### Provided entries ###
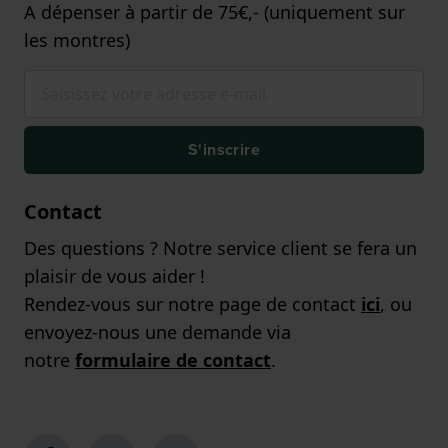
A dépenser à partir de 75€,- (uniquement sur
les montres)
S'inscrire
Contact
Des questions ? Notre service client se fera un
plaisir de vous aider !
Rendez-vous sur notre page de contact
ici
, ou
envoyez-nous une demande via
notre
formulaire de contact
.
###
Starting at the line that contains "Des questions ?", write out every line to the end of the entries, exactly as given.

Des questions ? Notre service client se fera un
plaisir de vous aider !
Rendez-vous sur notre page de contact
ici
, ou
envoyez-nous une demande via
notre
formulaire de contact
.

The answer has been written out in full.